'Dhwani: A contemporary art installation evokes the Kundalini energy at a Durga Puja pandal in Kolkata
Every year, Durga Puja pandals across the country turn into canvases for public art. By placing ‘Dhwani’ in such a setting, this collaboration between Shilo Shiv Suleman and Rajasthan’s Lohar community dissolves binaries of high art and folk art
At the Tridhara Durga Puja, Kolkata, a contemporary art installation is catching the eye of visitors. Dhwani, a sculptural work, 12 feet tall and weighing 150 kilos, has been envisioned as a manifestation of the Kundalini Shakti. Curated by Myna Mukherjee and produced by Shilo Suleman in collaboration with members of the Lohar community of blacksmiths in Rajasthan, the installation is a multi-layered one.
For one, it brings together the age-old tradition of metalwork with new age media. In a way, it breaks the silos of folk and contemporary art. Every year, the Durga Puja pandals across the country turn into canvases for public art, where millions of people encounter different visual vocabularies outside the white cube space. For Mukherjee, it was important to place contemporary art within pandals, which have long been the meeting point for community, rituals and politics. “...it is about dissolving the hierarchies between high art and popular art, folk and contemporary, ritual and avant-garde. Dhwani becomes part of that continuum—an offering to the goddess, but also a reminder that art belongs to everyone, not just to the privileged few," she adds.
The golden sheen of Dhwani stands in stark contrast to the all-black theme of the pandal designed by Gouranga Kuila, which subverts the notion of white as pure and black as inauspicious. According to Mukherjee, it was during colonial rule that the British obsession with white as a pure colour relegated black to an ominous one. “Yet Bengal’s cosmologies tell another story: Kali, Shyama, tantric night rituals, and indigenous goddess traditions have long celebrated darkness as fertile, fierce, and divine. Here, black is not an absence of power but a reclamation of precolonial lineages and a resistance to erasure. In pre-Brahmanical goddess traditions, black was associated with fertility, the soil and feminine power," she explains. By integrating black into the theme of the pandal, Kuila wants to remind the viewers of a more pluralistic history of the goddess—one that draws from the tribal, tantric, and folk practices. “In that sense, this pandal is not just different visually, but politically—it challenges us to remember what has been overwritten," says Mukherjee.

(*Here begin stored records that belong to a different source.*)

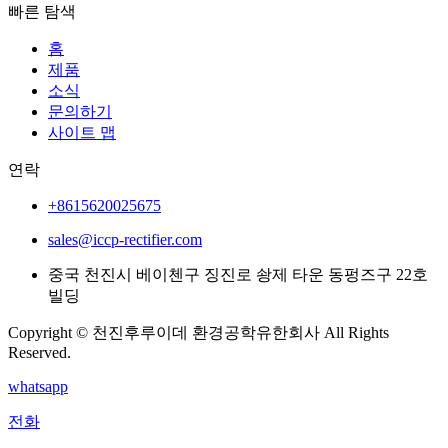
빠른 탐색
홈
제품
소식
문의하기
사이트 맵
연락
+8615620025675
sales@iccp-rectifier.com
중국 천진시 베이첸구 징진로 솽제 타운 동펑즈구 22호
빌딩
Copyright © 천진후루이데 환경공학유한회사 All Rights
Reserved.
whatsapp
전화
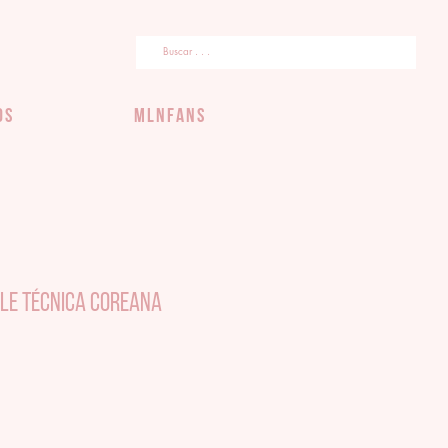
OS
MLNFans
ble Técnica Coreana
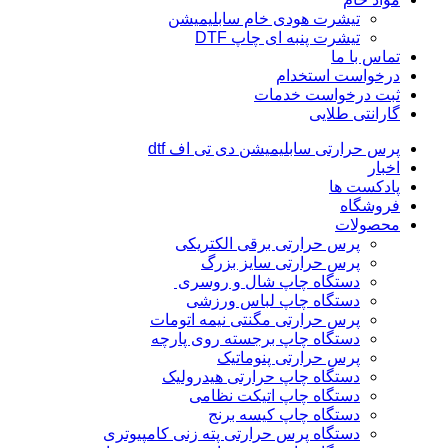
تیشرت هودی خام سابلیمیشن
تیشرت پنبه ای چاپ DTF
تماس با ما
درخواست استخدام
ثبت درخواست خدمات
گارانتی طلایی
پرس حرارتی سابلیمیشن دی تی اف dtf
اخبار
پادکست ها
فروشگاه
محصولات
پرس حرارتی برقی الکتریکی
پرس حرارتی سایز بزرگ
دستگاه چاپ شال و روسری
دستگاه چاپ لباس ورزشی
پرس حرارتی مگنتی نیمه اتومات
دستگاه چاپ برجسته روی پارچه
پرس حرارتی پنوماتیک
دستگاه چاپ حرارتی هیدرولیک
دستگاه چاپ اتیکت نظامی
دستگاه چاپ کیسه برنج
دستگاه پرس حرارتی پته زنی کامپیوتری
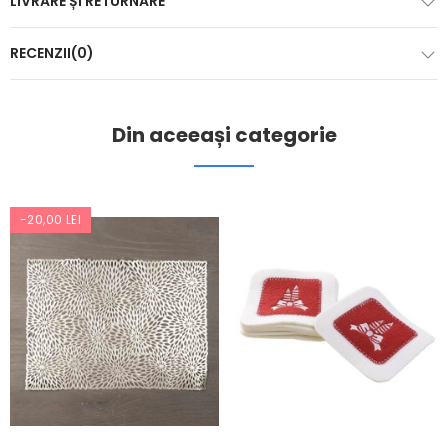
LIVRARE ȘI RETURNARE
RECENZII(0)
Din aceeași categorie
-20,00 LEI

The Kundalini energy holds deep meaning for Shilo. She calls it a serpentine force, a primordial creative force, the divine feminine, and more. “For an artist, there is a lifelong relationship with the original creative spirit. In my own practice, the Kundalini has informed everything, from my breath to the brushstrokes," she says. Dhwani is an extension of Shilo’s visual language, which lies at the intersection of themes such as social change, technology, feminism and magical realism.

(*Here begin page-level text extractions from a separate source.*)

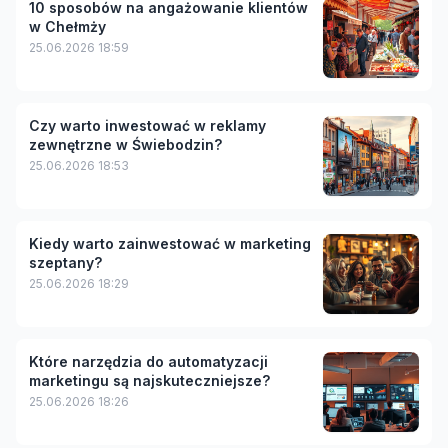
10 sposobów na angażowanie klientów
w Chełmży
25.06.2026 18:59
Czy warto inwestować w reklamy
zewnętrzne w Świebodzin?
25.06.2026 18:53
Kiedy warto zainwestować w marketing
szeptany?
25.06.2026 18:29
Które narzędzia do automatyzacji
marketingu są najskuteczniejsze?
25.06.2026 18:26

The intention of the artist in creating this work, which features sound and motion sensors, was to place both ritual and the sacred in a contemporary context. The interactive nature of Dhwani allows for people to explore their devotion in a new way. “I would like to continue exploring what modern bhakti could look like with large-scale ritual objects that allow for a convergence with technology," she adds.
Dhwani is a result of work by a primarily all-women team. For instance, the idea took root during a collaboration with Shilo and Colleena Shakti, an Odissi dancer, in July. The elements related to motion and sound sensors have been envisaged by Laxita, an electronics engineer, who has had a long association with Shilo. “My team, which works out of the studio located in the Hawa Mahal complex of Jaipur, is primarily female. The energy permeating the work, right from the first sketch to the final setup, has been imbued with female divinity. It is something that I find extremely empowering," says Shilo.

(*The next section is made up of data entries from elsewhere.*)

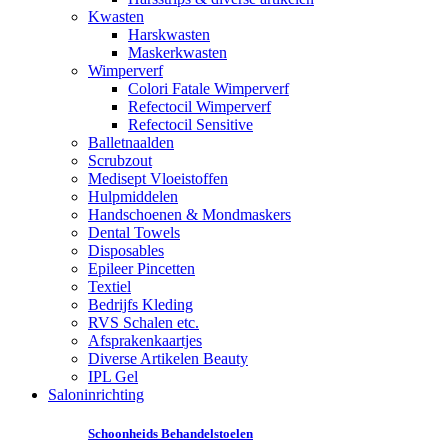
Kwasten
Harskwasten
Maskerkwasten
Wimperverf
Colori Fatale Wimperverf
Refectocil Wimperverf
Refectocil Sensitive
Balletnaalden
Scrubzout
Medisept Vloeistoffen
Hulpmiddelen
Handschoenen & Mondmaskers
Dental Towels
Disposables
Epileer Pincetten
Textiel
Bedrijfs Kleding
RVS Schalen etc.
Afsprakenkaartjes
Diverse Artikelen Beauty
IPL Gel
Saloninrichting
Schoonheids Behandelstoelen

The collaboration with the Lohar communities of Rajasthan also holds deep meaning for the artist. When she moved to Jaipur nearly five years back, she wanted to deepen her engagement with brass work. “I also wanted to trace my mother’s lineage. In the process, I found out that we come from the Lohar community of Rajasthan. And as the universe would have it, the oldest and most trusted karigars in my team—Shehzaad and Babulal—come from the same community as my family," she elaborates. This is a relationship that has been built over the years and has spanned many projects. The collaboration is a complex albeit meaningful one, with the resulting work being even better than the initial idea. For Mukherjee, such work is not a binary between tradition and modernity but a living, breathing dialogue between them. As a curator, my role is to hold that space of translation: to ensure that the work remains grounded in the community’s craft while also amplifying its resonance in a global contemporary art language," she adds.
‘Dhwani’ can be viewed at the Tridhara Durga Puja, Kolkata, till 2 October.